Responsabilité civile - L’OTC ne prévoit aucun seuil minimal de couverture d’assurance

Photo: Jacques Nadeau - Le Devoir

Les règlements de l’Office de transports du Canada (OTC) ne prévoient pas de couverture minimum d’assurance responsabilité civile pour les compagnies ferroviaires du pays.

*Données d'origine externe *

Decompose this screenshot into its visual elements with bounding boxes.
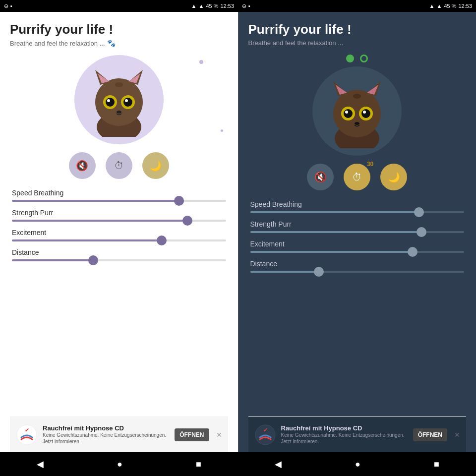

L’OTC a confirmé que la compagnie Montreal, Maine and Atlantic (MMA) mise en cause dans la tragédie ferroviaire de Lac-Mégantic lui avait fourni mercredi une preuve qu’elle détenait bel et bien des assurances. On ignore à quelle hauteur se situe la couverture de cette police, parce que l’Office a accepté la demande de confidentialité formulée par l’entreprise, a indiqué jeudi une porte-parole de l’Office, Jacqueline Bannister.

 

Questionnée à savoir quelle aurait été la couverture minimale exigée par l’organisme administratif pour qu’il accepte de fournir un certificat d’aptitude à la MMA, elle a indiqué que l’Office n’avait pas de tel seuil. « Dans les règlements, ça n’indique pas un minimum ou un maximum », a-t-elle signalé à La Presse canadienne.

 

Dans un courriel explicatif, l’organisme indique qu’il délivre le certificat s’il estime que la couverture est adéquate, sans toutefois préciser ses critères. « À quoi sert une réglementation qui demande une assurance responsabilité obligatoire s’il n’y a pas de seuil minimum ? », s’est étonné un professeur de droit de l’Université Laval, Daniel Gardner, spécialisé en responsabilité civile.

 

M. Gardner note que de tels seuils ont pourtant été établis dès 1978 en matière d’assurance automobile au Québec.

 

En 2002, l’OTC avait évalué que l’assurance responsabilité civile de la MMA était suffisante pour ses activités de transport de marchandises - mais pas pour le projet de services passagers qu’elle envisageait alors. En conformité avec la loi, la MMA a par la suite fourni ses certificats d’assurance à l’Office annuellement, y compris cette année.

 

200 millions ?

 

La question des assurances de la MMA en inquiète plusieurs, parce que si elles ne sont pas suffisantes et que l’entreprise devait déclarer faillite, les compensations aux victimes du drame de Lac-Mégantic pourraient être bien maigres. Comme tout le monde, le président du Fonds mondial du patrimoine ferroviaire, Denis Allard, ignore le montant de la police d’assurance achetée par la MMA. L’expert dit cependant avoir sa petite idée, puisqu’il patauge dans ce domaine depuis une vingtaine d’années, et il avance le chiffre de 200 millions. « Quand on regarde les dommages collatéraux qui ont été faits à Lac-Mégantic, c’est certain qu’il y a un manque à gagner », a-t-il soutenu en entrevue. Il craint que les édifices qui longeaient la voie ferrée et qui ont été rasés ne puissent bénéficier d’un dédommagement si la couverture est si mince.

 

Ce qui préoccupe particulièrement M. Allard, c’est que l’OCT ait dû demander cette semaine à la MMA une preuve qu’elle détenait toujours une police d’assurance et qu’elle avait bien effectué ses paiements auprès de son assureur. « C’est ça qui est inquiétant de l’attitude de Transports Canada, de ne pas avoir une personne ou deux dans le département qui mettent à jour ces informations-là pour le gouvernement», a-t-il souligné. Moi, ça m’a étonné d’apprendre qu’il y ait la possibilité que cette compagnie ne soit pas couverte. Je n’en revenais pas. C’est une autre aberration de plus », a-t-il ajouté.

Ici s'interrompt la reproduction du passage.